Former FBI Director James Comey kicked off Compliance Week’s 16th annual National Conference on Tuesday by speaking candidly about a variety of risk and compliance matters, including the importance of a strong ethical culture in the coming post-pandemic “boom times” and why federal intervention might be necessary in response to cyber-attacks against systemically important institutions that are either unable or unwilling to do what it takes to protect themselves.
“I find it infuriating in 2021 that a systemically important enterprise can be taken offline by a ransomware attack, given [ransomware] has been with us for more than a decade,” Comey said, referencing the May 7 cyber-attack against Colonial Pipeline that temporarily halted the company’s operations.
While Comey said he does not know what federal intervention should look like, he emphasized it was needed. “If you don’t have the backup systems in place in anticipation of a ransomware attack, you are incompetent,” he said. “Regulators need to insist that systemically important actors in any industry are not incompetent.”
“The lessons of the Enron era may feel like 20 years ago … but they’re going to become real again.”
He also said it is a mistake for companies to think of cyber-risk as separate and apart from personnel risk. “If you’re thinking of cyber-risk as different than personnel risk, you’re not thinking about it in a way that is going to keep your enterprise safe,” he said. It is not just about having robust cyber-security controls—it is also about giving your employees the knowledge they need to prevent and detect those threats. All compliance risks overlap, because they all have to do with the activities and conduct of people, he said.

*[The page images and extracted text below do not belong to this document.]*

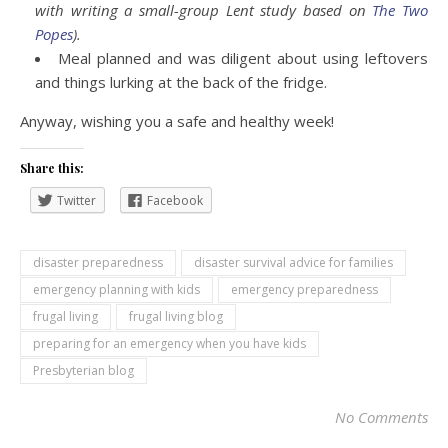
with writing a small-group Lent study based on
The Two
Popes
).
Meal planned and was diligent about using leftovers
and things lurking at the back of the fridge.
Anyway, wishing you a safe and healthy week!
Share this:
Twitter
Facebook
disaster preparedness
disaster survival advice for families
emergency planning with kids
emergency preparedness
frugal living
frugal living blog
preparing for an emergency when you have kids
Presbyterian blog
No Comments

Chief ethics and compliance officers have an especially difficult job right now, Comey said, because of the “populous wind” blowing on both sides of the political spectrum in the United States—a tense wind of public discourse, a palpable feeling in the air of people being fed up and wanting to see more individuals being held accountable for their misdeeds.
While those feelings are understandable, Comey said, “people have merged that with, ‘We can’t trust big companies. We can’t trust these big institutions.’ I think it becomes all the more important for you and your leadership to understand the danger in that and the responsibility that it brings to all of you.”
Moreover, the current environment places even greater pressure on the part of enforcement agencies to respond aggressively when people run afoul of the rules, or are perceived to run afoul, Comey added. For companies and culpable individuals, that means the risk of enforcement increases as well.
Comey reminded practitioners that having the right training and following rules doesn’t mean you have a healthy culture of compliance. “You’re missing what culture is,” he said. “Understanding it and shaping it is the key to avoiding engagement with a regulator or prosecutor.”
One way ethics and compliance professionals can stress culture is to “tell them scary stories. Tell them the story of Enron,” Comey said. Additionally, it helps to learn from the best practices of your competitors and how they promote culture from within, he said.
Speaking of Enron, Comey sees a potential repeat of the business environment that led to the company’s widespread fraud and eventual collapse in the early 2000s. It’s a lesson he hopes won’t need to be repeated.
“The lessons of the Enron era may feel like 20 years ago … but they’re going to become real again,” he warned.
Protecting corporate culture will become even more important as new environmental, social, and governance (ESG) issues arise and evolve. A particularly pressing matter today is diversity, equity, and inclusion, as well as employees’ well-being.
While the issues that society cares about and focuses on may change over time, today’s environment of “forced transparency is not going to go away,” Comey said. It is no longer possible for any company to do anything in secret anymore, he said. “The world is watching.”